**AIM OF THE EXERCISE**.
Carry over every entry exactly as written, though not the pictures it contains.

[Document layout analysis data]
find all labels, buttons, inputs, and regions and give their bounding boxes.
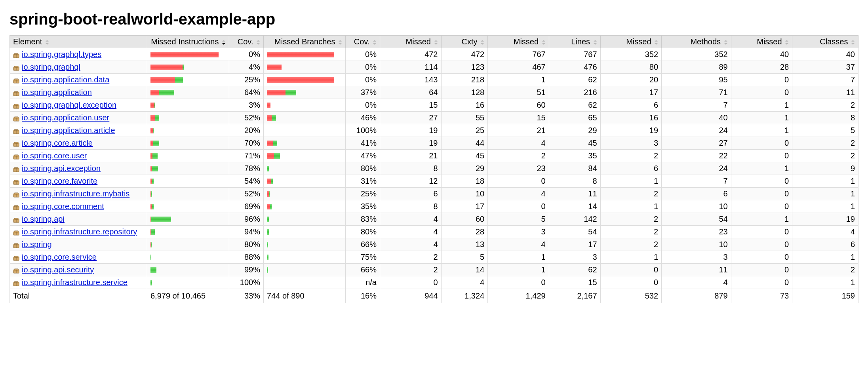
mclass-cell: 0 <box>731 251 792 264</box>
package-icon <box>13 115 19 121</box>
package-icon <box>13 267 19 273</box>
package-link[interactable]: io.spring.core.article <box>22 139 93 148</box>
instr-cov-cell: 4% <box>229 61 264 74</box>
branch-bar-cell <box>264 112 346 124</box>
package-link[interactable]: io.spring.core.service <box>22 253 97 262</box>
col-cxty[interactable]: Cxty <box>441 36 488 48</box>
col-lines[interactable]: Lines <box>549 36 600 48</box>
meth-cell: 352 <box>662 48 731 61</box>
col-lines-label: Lines <box>571 37 590 46</box>
svg-marker-0 <box>46 40 49 42</box>
package-link[interactable]: io.spring.application.data <box>22 75 109 84</box>
missed-cell: 8 <box>380 200 442 213</box>
mlines-cell: 5 <box>488 213 549 226</box>
instr-bar-cell <box>147 74 229 86</box>
mclass-cell: 0 <box>731 200 792 213</box>
package-link[interactable]: io.spring.graphql.types <box>22 50 101 59</box>
page-title: spring-boot-realworld-example-app <box>10 10 858 28</box>
col-missed-lines[interactable]: Missed <box>488 36 549 48</box>
col-missed-branches[interactable]: Missed Branches <box>264 36 346 48</box>
col-missed-classes[interactable]: Missed <box>731 36 792 48</box>
sort-icon <box>480 40 484 45</box>
branch-cov-cell: 75% <box>346 251 380 264</box>
package-link[interactable]: io.spring <box>22 240 52 249</box>
col-missed-methods[interactable]: Missed <box>600 36 662 48</box>
lines-cell: 62 <box>549 74 600 86</box>
cxty-cell: 218 <box>441 74 488 86</box>
col-missed-branches-label: Missed Branches <box>274 37 335 46</box>
col-missed-cxty[interactable]: Missed <box>380 36 442 48</box>
svg-marker-20 <box>724 40 727 42</box>
package-link[interactable]: io.spring.infrastructure.service <box>22 278 128 287</box>
instr-cov-cell: 70% <box>229 137 264 150</box>
svg-marker-8 <box>373 40 376 42</box>
svg-marker-5 <box>257 43 260 45</box>
instr-bar-cell <box>147 86 229 99</box>
mmeth-cell: 80 <box>600 61 662 74</box>
table-row: io.spring.graphql4%0%1141234674768089283… <box>10 61 858 74</box>
instr-bar-cell <box>147 162 229 175</box>
svg-marker-12 <box>481 40 484 42</box>
cxty-cell: 13 <box>441 238 488 251</box>
mlines-cell: 0 <box>488 200 549 213</box>
totals-cov1: 33% <box>229 289 264 303</box>
package-link[interactable]: io.spring.core.user <box>22 151 87 160</box>
package-link[interactable]: io.spring.core.comment <box>22 202 104 211</box>
classes-cell: 2 <box>792 137 858 150</box>
package-link[interactable]: io.spring.core.favorite <box>22 177 97 186</box>
col-cov-branches[interactable]: Cov. <box>346 36 380 48</box>
mlines-cell: 1 <box>488 264 549 276</box>
sort-desc-icon <box>222 40 226 45</box>
package-link[interactable]: io.spring.infrastructure.repository <box>22 227 137 236</box>
table-row: io.spring.application.article20%100%1925… <box>10 124 858 137</box>
package-link[interactable]: io.spring.api.security <box>22 265 94 274</box>
svg-marker-23 <box>785 43 788 45</box>
svg-marker-4 <box>257 40 260 42</box>
branch-bar-cell <box>264 276 346 289</box>
totals-mlines: 1,429 <box>488 289 549 303</box>
mmeth-cell: 2 <box>600 150 662 162</box>
meth-cell: 24 <box>662 124 731 137</box>
col-element[interactable]: Element <box>10 36 147 48</box>
package-link[interactable]: io.spring.graphql <box>22 63 80 72</box>
instr-bar-cell <box>147 276 229 289</box>
col-missed-cxty-label: Missed <box>406 37 431 46</box>
branch-bar-cell <box>264 200 346 213</box>
instr-bar-cell <box>147 175 229 188</box>
mmeth-cell: 6 <box>600 99 662 112</box>
missed-cell: 4 <box>380 238 442 251</box>
cxty-cell: 17 <box>441 200 488 213</box>
mmeth-cell: 2 <box>600 226 662 238</box>
package-link[interactable]: io.spring.graphql.exception <box>22 101 116 110</box>
meth-cell: 10 <box>662 238 731 251</box>
col-cov-instr[interactable]: Cov. <box>229 36 264 48</box>
package-link[interactable]: io.spring.infrastructure.mybatis <box>22 189 129 198</box>
package-link[interactable]: io.spring.application.article <box>22 126 115 135</box>
classes-cell: 2 <box>792 264 858 276</box>
cxty-cell: 10 <box>441 188 488 200</box>
instr-bar-cell <box>147 124 229 137</box>
package-icon <box>13 242 19 248</box>
meth-cell: 22 <box>662 150 731 162</box>
col-classes[interactable]: Classes <box>792 36 858 48</box>
package-link[interactable]: io.spring.api <box>22 215 65 224</box>
meth-cell: 3 <box>662 251 731 264</box>
meth-cell: 27 <box>662 137 731 150</box>
branch-bar-cell <box>264 162 346 175</box>
mclass-cell: 1 <box>731 213 792 226</box>
col-missed-instructions[interactable]: Missed Instructions <box>147 36 229 48</box>
meth-cell: 24 <box>662 162 731 175</box>
package-link[interactable]: io.spring.api.exception <box>22 164 101 173</box>
mmeth-cell: 1 <box>600 175 662 188</box>
package-icon <box>13 229 19 235</box>
package-link[interactable]: io.spring.application.user <box>22 113 109 122</box>
package-link[interactable]: io.spring.application <box>22 88 92 97</box>
lines-cell: 62 <box>549 99 600 112</box>
element-cell: io.spring.core.comment <box>10 200 147 213</box>
col-methods[interactable]: Methods <box>662 36 731 48</box>
svg-marker-2 <box>222 40 225 42</box>
branch-cov-cell: 41% <box>346 137 380 150</box>
lines-cell: 8 <box>549 175 600 188</box>
instr-cov-cell: 88% <box>229 251 264 264</box>
missed-cell: 143 <box>380 74 442 86</box>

**REPLY TO THE EXERCISE**.
find all labels, buttons, inputs, and regions and give their bounding boxes.
mclass-cell: 0 <box>731 251 792 264</box>
package-icon <box>13 115 19 121</box>
package-icon <box>13 267 19 273</box>
package-link[interactable]: io.spring.core.article <box>22 139 93 148</box>
instr-cov-cell: 4% <box>229 61 264 74</box>
branch-bar-cell <box>264 112 346 124</box>
package-link[interactable]: io.spring.core.service <box>22 253 97 262</box>
col-cxty[interactable]: Cxty <box>441 36 488 48</box>
col-lines[interactable]: Lines <box>549 36 600 48</box>
meth-cell: 352 <box>662 48 731 61</box>
col-lines-label: Lines <box>571 37 590 46</box>
svg-marker-0 <box>46 40 49 42</box>
package-link[interactable]: io.spring.application.data <box>22 75 109 84</box>
missed-cell: 8 <box>380 200 442 213</box>
mlines-cell: 5 <box>488 213 549 226</box>
instr-bar-cell <box>147 74 229 86</box>
mclass-cell: 0 <box>731 200 792 213</box>
package-link[interactable]: io.spring.graphql.types <box>22 50 101 59</box>
page-title: spring-boot-realworld-example-app <box>10 10 858 28</box>
col-missed-lines[interactable]: Missed <box>488 36 549 48</box>
col-missed-branches[interactable]: Missed Branches <box>264 36 346 48</box>
col-missed-classes[interactable]: Missed <box>731 36 792 48</box>
sort-icon <box>480 40 484 45</box>
branch-cov-cell: 75% <box>346 251 380 264</box>
package-link[interactable]: io.spring <box>22 240 52 249</box>
col-missed-methods[interactable]: Missed <box>600 36 662 48</box>
lines-cell: 62 <box>549 74 600 86</box>
cxty-cell: 218 <box>441 74 488 86</box>
col-missed-branches-label: Missed Branches <box>274 37 335 46</box>
col-missed-cxty[interactable]: Missed <box>380 36 442 48</box>
svg-marker-20 <box>724 40 727 42</box>
package-link[interactable]: io.spring.infrastructure.service <box>22 278 128 287</box>
instr-cov-cell: 70% <box>229 137 264 150</box>
svg-marker-8 <box>373 40 376 42</box>
svg-marker-5 <box>257 43 260 45</box>
instr-bar-cell <box>147 86 229 99</box>
mmeth-cell: 80 <box>600 61 662 74</box>
table-row: io.spring.graphql4%0%1141234674768089283… <box>10 61 858 74</box>
instr-bar-cell <box>147 162 229 175</box>
svg-marker-12 <box>481 40 484 42</box>
cxty-cell: 13 <box>441 238 488 251</box>
mlines-cell: 0 <box>488 200 549 213</box>
totals-cov1: 33% <box>229 289 264 303</box>
package-link[interactable]: io.spring.core.user <box>22 151 87 160</box>
package-link[interactable]: io.spring.core.comment <box>22 202 104 211</box>
classes-cell: 2 <box>792 137 858 150</box>
package-link[interactable]: io.spring.core.favorite <box>22 177 97 186</box>
col-cov-branches[interactable]: Cov. <box>346 36 380 48</box>
mlines-cell: 1 <box>488 264 549 276</box>
sort-desc-icon <box>222 40 226 45</box>
package-link[interactable]: io.spring.infrastructure.repository <box>22 227 137 236</box>
table-row: io.spring.application.article20%100%1925… <box>10 124 858 137</box>
package-link[interactable]: io.spring.api.security <box>22 265 94 274</box>
svg-marker-23 <box>785 43 788 45</box>
svg-marker-4 <box>257 40 260 42</box>
branch-bar-cell <box>264 276 346 289</box>
totals-mlines: 1,429 <box>488 289 549 303</box>
mmeth-cell: 2 <box>600 150 662 162</box>
meth-cell: 24 <box>662 124 731 137</box>
col-element[interactable]: Element <box>10 36 147 48</box>
package-link[interactable]: io.spring.graphql <box>22 63 80 72</box>
instr-bar-cell <box>147 276 229 289</box>
col-missed-cxty-label: Missed <box>406 37 431 46</box>
branch-bar-cell <box>264 200 346 213</box>
instr-bar-cell <box>147 175 229 188</box>
mmeth-cell: 6 <box>600 99 662 112</box>
missed-cell: 4 <box>380 238 442 251</box>
cxty-cell: 17 <box>441 200 488 213</box>
mmeth-cell: 2 <box>600 226 662 238</box>
package-link[interactable]: io.spring.graphql.exception <box>22 101 116 110</box>
meth-cell: 10 <box>662 238 731 251</box>
col-cov-instr[interactable]: Cov. <box>229 36 264 48</box>
package-link[interactable]: io.spring.infrastructure.mybatis <box>22 189 129 198</box>
package-link[interactable]: io.spring.application.article <box>22 126 115 135</box>
classes-cell: 2 <box>792 264 858 276</box>
cxty-cell: 10 <box>441 188 488 200</box>
instr-bar-cell <box>147 124 229 137</box>
package-icon <box>13 242 19 248</box>
meth-cell: 22 <box>662 150 731 162</box>
col-classes[interactable]: Classes <box>792 36 858 48</box>
package-link[interactable]: io.spring.api <box>22 215 65 224</box>
meth-cell: 3 <box>662 251 731 264</box>
meth-cell: 27 <box>662 137 731 150</box>
branch-bar-cell <box>264 162 346 175</box>
mclass-cell: 1 <box>731 213 792 226</box>
col-missed-instructions[interactable]: Missed Instructions <box>147 36 229 48</box>
meth-cell: 24 <box>662 162 731 175</box>
package-link[interactable]: io.spring.api.exception <box>22 164 101 173</box>
mmeth-cell: 1 <box>600 175 662 188</box>
package-icon <box>13 229 19 235</box>
package-link[interactable]: io.spring.application.user <box>22 113 109 122</box>
package-link[interactable]: io.spring.application <box>22 88 92 97</box>
lines-cell: 62 <box>549 99 600 112</box>
element-cell: io.spring.core.comment <box>10 200 147 213</box>
col-methods[interactable]: Methods <box>662 36 731 48</box>
svg-marker-2 <box>222 40 225 42</box>
branch-cov-cell: 41% <box>346 137 380 150</box>
lines-cell: 8 <box>549 175 600 188</box>
instr-cov-cell: 88% <box>229 251 264 264</box>
missed-cell: 143 <box>380 74 442 86</box>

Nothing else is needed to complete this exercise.